((

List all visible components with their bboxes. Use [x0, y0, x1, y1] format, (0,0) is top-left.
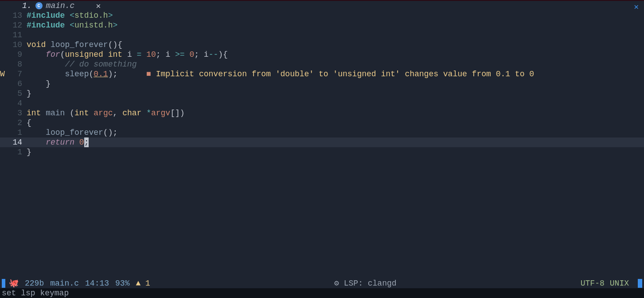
panel-close-icon[interactable]: ✕ [634, 2, 639, 12]
line-number: 7 [9, 69, 27, 79]
status-percent: 93% [115, 278, 129, 288]
code-line[interactable]: 4 [0, 98, 644, 108]
code-line[interactable]: 2{ [0, 118, 644, 128]
code-content[interactable]: for(unsigned int i = 10; i >= 0; i--){ [27, 50, 644, 59]
tab-bar: 1. C main.c ✕ ✕ [0, 0, 644, 11]
code-line[interactable]: 12#include <unistd.h> [0, 20, 644, 30]
code-content[interactable]: sleep(0.1); ■ Implicit conversion from '… [27, 69, 644, 79]
status-filename: main.c [50, 278, 79, 288]
git-icon: 🐙 [9, 278, 19, 288]
sign-column [0, 40, 9, 50]
lsp-label: LSP: [344, 279, 363, 288]
status-fileformat: UNIX [610, 278, 629, 288]
tab-number: 1. [22, 1, 32, 10]
code-content[interactable] [27, 98, 644, 108]
line-number: 4 [9, 98, 27, 108]
line-number: 5 [9, 89, 27, 98]
code-content[interactable]: void loop_forever(){ [27, 40, 644, 50]
code-line[interactable]: 1} [0, 147, 644, 157]
gear-icon: ⚙ [334, 279, 339, 288]
status-bar: 🐙 229b main.c 14:13 93% ▲ 1 ⚙ LSP: clang… [0, 278, 644, 288]
warning-icon: ▲ 1 [136, 278, 150, 288]
sign-column [0, 89, 9, 98]
mode-indicator [2, 279, 5, 288]
sign-column [0, 11, 9, 20]
mode-indicator-right [638, 279, 642, 288]
close-icon[interactable]: ✕ [96, 1, 101, 11]
status-encoding: UTF-8 [581, 278, 605, 288]
code-content[interactable]: loop_forever(); [27, 128, 644, 137]
sign-column [0, 147, 9, 157]
sign-column [0, 59, 9, 69]
line-number: 2 [9, 118, 27, 128]
code-line[interactable]: 10void loop_forever(){ [0, 40, 644, 50]
code-line[interactable]: 6 } [0, 79, 644, 89]
lsp-server: clangd [368, 279, 397, 288]
sign-column [0, 98, 9, 108]
tab-main-c[interactable]: 1. C main.c ✕ [0, 1, 105, 11]
code-line[interactable]: W7 sleep(0.1); ■ Implicit conversion fro… [0, 69, 644, 79]
code-content[interactable]: return 0; [27, 137, 644, 147]
line-number: 10 [9, 40, 27, 50]
line-number: 1 [9, 128, 27, 137]
command-line[interactable]: set lsp keymap [0, 288, 644, 298]
code-content[interactable]: } [27, 89, 644, 98]
tab-filename: main.c [46, 1, 75, 10]
line-number: 3 [9, 108, 27, 118]
code-line[interactable]: 1 loop_forever(); [0, 128, 644, 137]
sign-column [0, 20, 9, 30]
code-line[interactable]: 8 // do something [0, 59, 644, 69]
line-number: 8 [9, 59, 27, 69]
line-number: 1 [9, 147, 27, 157]
c-file-icon: C [35, 2, 43, 9]
sign-column [0, 118, 9, 128]
code-line[interactable]: 3int main (int argc, char *argv[]) [0, 108, 644, 118]
sign-column [0, 108, 9, 118]
sign-column [0, 79, 9, 89]
code-content[interactable]: } [27, 79, 644, 89]
code-line[interactable]: 9 for(unsigned int i = 10; i >= 0; i--){ [0, 50, 644, 59]
code-content[interactable] [27, 30, 644, 40]
code-content[interactable]: #include <unistd.h> [27, 20, 644, 30]
code-content[interactable]: int main (int argc, char *argv[]) [27, 108, 644, 118]
sign-column [0, 137, 9, 147]
line-number: 11 [9, 30, 27, 40]
sign-column: W [0, 69, 9, 79]
line-number: 9 [9, 50, 27, 59]
sign-column [0, 50, 9, 59]
code-line[interactable]: 11 [0, 30, 644, 40]
status-position: 14:13 [85, 278, 109, 288]
line-number: 12 [9, 20, 27, 30]
line-number: 14 [9, 137, 27, 147]
line-number: 13 [9, 11, 27, 20]
code-line[interactable]: 14 return 0; [0, 137, 644, 147]
code-line[interactable]: 5} [0, 89, 644, 98]
sign-column [0, 128, 9, 137]
status-filesize: 229b [25, 278, 44, 288]
code-content[interactable]: { [27, 118, 644, 128]
code-editor[interactable]: 13#include <stdio.h>12#include <unistd.h… [0, 11, 644, 278]
code-line[interactable]: 13#include <stdio.h> [0, 11, 644, 20]
code-content[interactable]: } [27, 147, 644, 157]
code-content[interactable]: // do something [27, 59, 644, 69]
line-number: 6 [9, 79, 27, 89]
sign-column [0, 30, 9, 40]
code-content[interactable]: #include <stdio.h> [27, 11, 644, 20]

))

* [Work request]: Give back the material word for word, leaving out its pictures.

* [Output of the exercise]:
List all visible components with their bboxes. Use [x0, y0, x1, y1] format, (0,0) is top-left.
panel-close-icon[interactable]: ✕ [634, 2, 639, 12]
line-number: 7 [9, 69, 27, 79]
status-percent: 93% [115, 278, 129, 288]
code-line[interactable]: 4 [0, 98, 644, 108]
code-line[interactable]: 2{ [0, 118, 644, 128]
code-content[interactable]: for(unsigned int i = 10; i >= 0; i--){ [27, 50, 644, 59]
tab-bar: 1. C main.c ✕ ✕ [0, 0, 644, 11]
code-line[interactable]: 12#include <unistd.h> [0, 20, 644, 30]
code-content[interactable]: sleep(0.1); ■ Implicit conversion from '… [27, 69, 644, 79]
status-filename: main.c [50, 278, 79, 288]
git-icon: 🐙 [9, 278, 19, 288]
sign-column [0, 40, 9, 50]
lsp-label: LSP: [344, 279, 363, 288]
status-fileformat: UNIX [610, 278, 629, 288]
tab-number: 1. [22, 1, 32, 10]
code-content[interactable] [27, 98, 644, 108]
line-number: 4 [9, 98, 27, 108]
line-number: 5 [9, 89, 27, 98]
code-content[interactable]: void loop_forever(){ [27, 40, 644, 50]
code-line[interactable]: 1} [0, 147, 644, 157]
gear-icon: ⚙ [334, 279, 339, 288]
status-bar: 🐙 229b main.c 14:13 93% ▲ 1 ⚙ LSP: clang… [0, 278, 644, 288]
warning-icon: ▲ 1 [136, 278, 150, 288]
sign-column [0, 89, 9, 98]
mode-indicator [2, 279, 5, 288]
sign-column [0, 11, 9, 20]
mode-indicator-right [638, 279, 642, 288]
close-icon[interactable]: ✕ [96, 1, 101, 11]
status-encoding: UTF-8 [581, 278, 605, 288]
code-content[interactable]: loop_forever(); [27, 128, 644, 137]
sign-column [0, 147, 9, 157]
sign-column [0, 59, 9, 69]
line-number: 2 [9, 118, 27, 128]
code-line[interactable]: 10void loop_forever(){ [0, 40, 644, 50]
code-line[interactable]: 6 } [0, 79, 644, 89]
lsp-server: clangd [368, 279, 397, 288]
sign-column [0, 98, 9, 108]
tab-main-c[interactable]: 1. C main.c ✕ [0, 1, 105, 11]
code-line[interactable]: W7 sleep(0.1); ■ Implicit conversion fro… [0, 69, 644, 79]
code-content[interactable]: return 0; [27, 137, 644, 147]
line-number: 10 [9, 40, 27, 50]
line-number: 1 [9, 128, 27, 137]
command-line[interactable]: set lsp keymap [0, 288, 644, 298]
code-content[interactable]: } [27, 89, 644, 98]
tab-filename: main.c [46, 1, 75, 10]
line-number: 3 [9, 108, 27, 118]
code-line[interactable]: 1 loop_forever(); [0, 128, 644, 137]
sign-column [0, 20, 9, 30]
code-line[interactable]: 8 // do something [0, 59, 644, 69]
line-number: 8 [9, 59, 27, 69]
line-number: 1 [9, 147, 27, 157]
c-file-icon: C [35, 2, 43, 9]
sign-column [0, 118, 9, 128]
code-line[interactable]: 3int main (int argc, char *argv[]) [0, 108, 644, 118]
sign-column [0, 108, 9, 118]
sign-column [0, 79, 9, 89]
code-content[interactable]: } [27, 79, 644, 89]
code-line[interactable]: 9 for(unsigned int i = 10; i >= 0; i--){ [0, 50, 644, 59]
code-content[interactable] [27, 30, 644, 40]
code-content[interactable]: #include <unistd.h> [27, 20, 644, 30]
code-content[interactable]: int main (int argc, char *argv[]) [27, 108, 644, 118]
sign-column [0, 137, 9, 147]
line-number: 11 [9, 30, 27, 40]
sign-column: W [0, 69, 9, 79]
line-number: 9 [9, 50, 27, 59]
sign-column [0, 50, 9, 59]
code-line[interactable]: 11 [0, 30, 644, 40]
status-position: 14:13 [85, 278, 109, 288]
line-number: 12 [9, 20, 27, 30]
line-number: 14 [9, 137, 27, 147]
line-number: 13 [9, 11, 27, 20]
code-line[interactable]: 14 return 0; [0, 137, 644, 147]
code-line[interactable]: 5} [0, 89, 644, 98]
sign-column [0, 128, 9, 137]
status-filesize: 229b [25, 278, 44, 288]
code-content[interactable]: { [27, 118, 644, 128]
code-editor[interactable]: 13#include <stdio.h>12#include <unistd.h… [0, 11, 644, 278]
code-line[interactable]: 13#include <stdio.h> [0, 11, 644, 20]
code-content[interactable]: } [27, 147, 644, 157]
code-content[interactable]: // do something [27, 59, 644, 69]
line-number: 6 [9, 79, 27, 89]
sign-column [0, 30, 9, 40]
code-content[interactable]: #include <stdio.h> [27, 11, 644, 20]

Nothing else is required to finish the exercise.